The Burbank, Calif., entertainment giant and the Shanghai government announced that they have central government approval to build mainland China's first Disney theme park and resort, which means contracts to build can now be hashed out.
It's a long-awaited, multibillion-dollar project that could mean tens of thousands jobs for the east coast city plus a big footprint for Mickey Mouse and crew in the world's most populous nation. Shanghai Securities Co. estimates a theme park would offer a boost to the local services sector in the form of up to 12 million visitors each year.
But not everyone is welcoming the jamboree.
On the Chinese-language blogs Shanghai residents worry about their taxes in the country's most expensive city, throngs of visitors on top of the 20 million residents, and cultural invasion just when China is standing up.
One author on the Web even sees an attempt by the U.S. to shift to the financial crisis to China.
"As a Shanghai native I firmly oppose the building of the Disney park in my hometown," says one post on eastday.com, a news portal run by the Shanghai government. "Billions of yuan 'for a 'happy land,' which is completely useless to the national economy and people's livelihood. It's doomed to be a loss-making deal." The post adds foreigners are too broke to visit and Chinese won't afford it.
In response to the question 'What do you think a Disney theme park would bring to Shanghai?', about 40% said more weekend fun, 30% said they would go if it weren't too expensive and almost 20% said they wouldn't attend because there are too many things to do already in Shanghai.
Still, about 11% said Disneyland will fulfill a childhood dream.
"There are so many places that need money in Shanghai," screams another. "Is the Disney park really necessary?" adds the poster.
A writer calling himself EPO67 on tianya.cn draws attention to Shanghai's race track. "We built a Formula One track. What benefits have we got? It just received money from Chinese to let some foreign cars race. It's a huge waste of land resources as well," says EPO67 in the post.

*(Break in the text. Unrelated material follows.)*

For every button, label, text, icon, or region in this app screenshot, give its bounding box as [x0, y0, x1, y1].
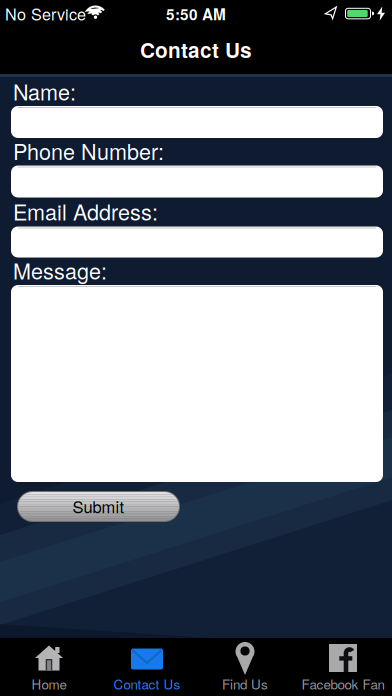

As rumors swirled this week about the Disney Shanghai deal, some of the criticism had made it into mainstream media "A lot of netizens think that time is ripe for China to build its own cultural aircraft carrier rather than spend a huge amount of money to bring an American Mickey Mouse version to China," said Economic Information Daily, a newspaper published by the Xinhua News Agency.
Another predicted, "Shanghai Disneyland is likely to become a 'chicken rib' [an expression for something insignificant]. The heyday of American culture is over. There is not much the 80-year-old Mickey Mouse could do now," said the story, quoting Internet posts.
Of course, not everyone is negative. Tianya quoted one person saying, "Is there anything wrong with the Disney Park resolving the employment problem for thousands of people in Shanghai?"